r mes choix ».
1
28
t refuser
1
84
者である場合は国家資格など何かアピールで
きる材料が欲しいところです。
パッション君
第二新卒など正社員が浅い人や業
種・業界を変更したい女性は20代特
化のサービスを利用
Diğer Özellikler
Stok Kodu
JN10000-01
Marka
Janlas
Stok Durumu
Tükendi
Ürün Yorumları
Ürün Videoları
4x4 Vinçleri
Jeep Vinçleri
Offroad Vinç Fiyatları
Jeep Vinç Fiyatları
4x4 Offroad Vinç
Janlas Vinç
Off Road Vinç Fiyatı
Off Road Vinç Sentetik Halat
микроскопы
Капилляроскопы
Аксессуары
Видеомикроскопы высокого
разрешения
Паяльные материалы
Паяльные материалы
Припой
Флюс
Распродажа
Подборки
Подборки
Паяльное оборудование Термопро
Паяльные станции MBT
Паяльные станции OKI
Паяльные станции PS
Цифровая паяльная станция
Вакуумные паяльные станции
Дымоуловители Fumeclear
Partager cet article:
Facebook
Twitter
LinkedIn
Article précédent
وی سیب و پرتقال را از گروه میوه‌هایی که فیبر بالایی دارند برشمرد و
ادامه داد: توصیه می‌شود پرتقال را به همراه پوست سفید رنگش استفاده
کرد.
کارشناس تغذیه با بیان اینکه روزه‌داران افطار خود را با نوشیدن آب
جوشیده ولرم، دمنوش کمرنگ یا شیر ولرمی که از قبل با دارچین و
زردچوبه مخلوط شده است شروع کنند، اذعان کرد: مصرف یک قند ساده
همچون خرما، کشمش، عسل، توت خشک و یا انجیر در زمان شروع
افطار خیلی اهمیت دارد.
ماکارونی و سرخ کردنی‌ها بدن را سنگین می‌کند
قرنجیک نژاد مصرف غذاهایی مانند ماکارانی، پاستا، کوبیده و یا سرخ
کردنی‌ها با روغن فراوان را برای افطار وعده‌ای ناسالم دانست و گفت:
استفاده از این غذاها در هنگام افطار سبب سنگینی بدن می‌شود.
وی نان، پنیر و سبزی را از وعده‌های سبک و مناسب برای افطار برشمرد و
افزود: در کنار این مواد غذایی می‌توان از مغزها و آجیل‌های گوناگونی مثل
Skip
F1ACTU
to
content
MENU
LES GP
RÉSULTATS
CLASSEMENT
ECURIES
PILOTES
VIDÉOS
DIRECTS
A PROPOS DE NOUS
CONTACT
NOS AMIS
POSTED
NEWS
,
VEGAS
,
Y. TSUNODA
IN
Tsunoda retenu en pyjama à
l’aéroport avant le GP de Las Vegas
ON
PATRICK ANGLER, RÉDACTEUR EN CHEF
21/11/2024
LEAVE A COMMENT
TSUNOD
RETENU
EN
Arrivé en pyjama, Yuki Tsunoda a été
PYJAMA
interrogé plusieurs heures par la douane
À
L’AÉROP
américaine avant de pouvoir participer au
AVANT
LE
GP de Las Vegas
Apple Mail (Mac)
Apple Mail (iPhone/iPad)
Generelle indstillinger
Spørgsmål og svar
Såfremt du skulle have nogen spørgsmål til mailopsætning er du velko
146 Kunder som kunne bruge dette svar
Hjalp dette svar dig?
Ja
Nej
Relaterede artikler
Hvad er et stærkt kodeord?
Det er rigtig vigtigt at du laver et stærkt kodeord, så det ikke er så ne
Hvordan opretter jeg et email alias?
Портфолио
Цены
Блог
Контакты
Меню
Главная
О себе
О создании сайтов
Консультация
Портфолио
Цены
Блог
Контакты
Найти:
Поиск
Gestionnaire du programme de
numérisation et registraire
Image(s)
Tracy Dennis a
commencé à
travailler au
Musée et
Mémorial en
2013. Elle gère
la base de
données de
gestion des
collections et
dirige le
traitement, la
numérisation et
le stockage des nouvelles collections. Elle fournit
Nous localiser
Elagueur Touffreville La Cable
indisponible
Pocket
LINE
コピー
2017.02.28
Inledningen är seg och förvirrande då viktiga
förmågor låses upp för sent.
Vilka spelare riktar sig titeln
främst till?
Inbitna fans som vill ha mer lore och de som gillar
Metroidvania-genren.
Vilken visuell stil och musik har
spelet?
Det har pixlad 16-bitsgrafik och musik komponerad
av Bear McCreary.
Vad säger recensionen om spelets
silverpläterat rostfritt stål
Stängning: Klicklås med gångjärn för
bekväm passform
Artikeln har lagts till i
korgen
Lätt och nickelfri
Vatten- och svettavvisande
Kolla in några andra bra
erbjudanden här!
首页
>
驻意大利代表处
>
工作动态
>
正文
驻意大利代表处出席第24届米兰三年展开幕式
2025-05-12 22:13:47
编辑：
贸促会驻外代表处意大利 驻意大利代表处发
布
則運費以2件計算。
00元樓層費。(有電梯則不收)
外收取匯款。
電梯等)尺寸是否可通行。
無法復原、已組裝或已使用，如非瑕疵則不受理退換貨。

WORK TO COMPLETE
Lines containing the word "kodeord": copy every one of them from the records above.

SOLUTION BELOW
Hvad er et stærkt kodeord?
Det er rigtig vigtigt at du laver et stærkt kodeord, så det ikke er så ne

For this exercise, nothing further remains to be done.